Wednesday, November 28, 2012


                My frustration from conversations with my family over Thanksgiving have finally manifested in a coherent idea that doubles as a personal revelation about the process I went through when I left the church.  This idea, to me, was the shattering of so many illusions, it also remains the most frustrating aspect to deal with whenever religion comes up with my family. This “revelation” was that the church, Joseph Smith, the Book of Mormon, none of this was the exception. It was the rule.
                I study people; groups actually. How various organizations act with each other and compete is fascinating to me, if those organizations have armies and control large amounts of land, even better. I used to go to BYU-Idaho and was effectively able to compartmentalize my study of people and politics with the church. They didn’t overlay. I saw no inconsistencies with my personal faith and my ideas that Iran should become more secular. I had vague musing about how Jesus Christ would bring about political change during the second coming, but I assumed it would be brilliant and spectacular and not at all like a middle-eastern warlord who finally has the personal power to bring about his political goals.

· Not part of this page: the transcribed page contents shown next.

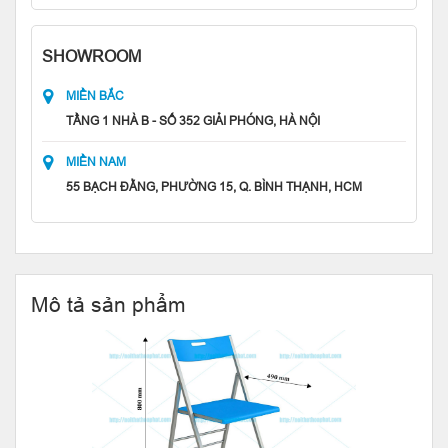
SHOWROOM
MIỀN BẮC
TẦNG 1 NHÀ B - SỐ 352 GIẢI PHÓNG, HÀ NỘI
MIỀN NAM
55 BẠCH ĐẰNG, PHƯỜNG 15, Q. BÌNH THẠNH, HCM
Mô tả sản phẩm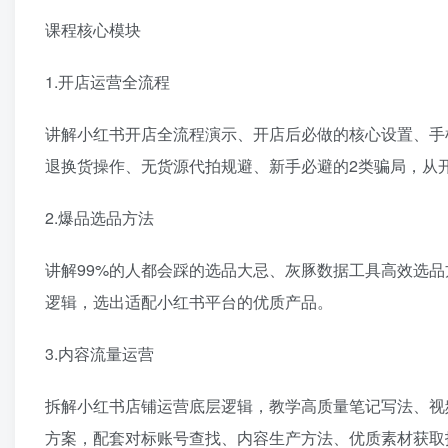
课程核心模块
1.开店运营全流程
讲解小红书开店全流程演示、开店后必做的核心设置、手
退换货操作、无货源代拍规避、新手必避的2类骗局，从
2.爆品选品方法
讲解99%的人都会踩的选品大忌、灰豚数据工具高效选
逻辑，选出适配小红书平台的优质产品。
3.内容流量运营
拆解小红书店铺运营底层逻辑，教学高质量笔记写法、视
方案，配套对标账号查找、内容生产方法、优质素材获取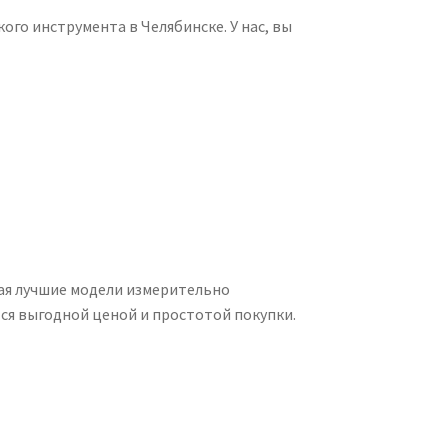
го инструмента в Челябинске. У нас, вы
ая лучшие модели измерительно
ся выгодной ценой и простотой покупки.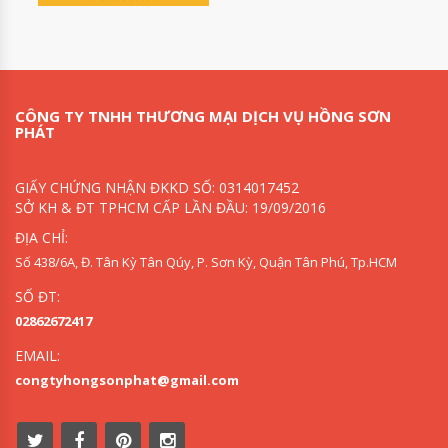
CÔNG TY TNHH THƯƠNG MẠI DỊCH VỤ HỒNG SƠN
PHÁT
GIẤY CHỨNG NHẬN ĐKKD SỐ: 0314017452
SỞ KH & ĐT TPHCM CẤP LẦN ĐẦU: 19/09/2016
ĐỊA CHỈ:
Số 438/6A, Đ. Tân Kỳ Tân Qúy, P. Sơn Kỳ, Quận Tân Phú, Tp.HCM
SỐ ĐT:
02862672417
EMAIL:
congtyhongsonphat@gmail.com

                Despite my, admittedly limited, education, I believed that the church was the exception. I “knew” that Joseph Smith had seen God, despite the fact that another man with a similar history in a more modern setting would simply have been a crazy. The claims of “modern day prophets” were treated as holy statements from a loving heavenly father, whereas the claims of Shoko Asahara (founder of Aum Shinriko) were simply the ravings of a deluded man who wanted power. All of my faith unraveled in an instant when I realized that there are no exceptions, there is only what is. The LDS church is not the exception to the rule, it IS the rule.
                The personal revelation is unfortunately borne of recent frustrations with my family. When I made the foolish decision to comment that statements like “war on the family” are misnomers, I opened up the doors of my mother’s worst societal fears.  My accumulated knowledge of facts were useless and simply maddening in this sense. She became emotion and I become emotion. Nothing was solved, we simply got very frustrated with each other. When I looked back as to why that entire situation had gone so poor I realized the aforementioned personal revelation. I will not be able to make any progress with any individual in the church until they realize that the church is governed by the same psychology as everyone else. (I also am unlikely to make progress with my family if they feel threatened by me as they obviously do, but that’s a discussion for another time.)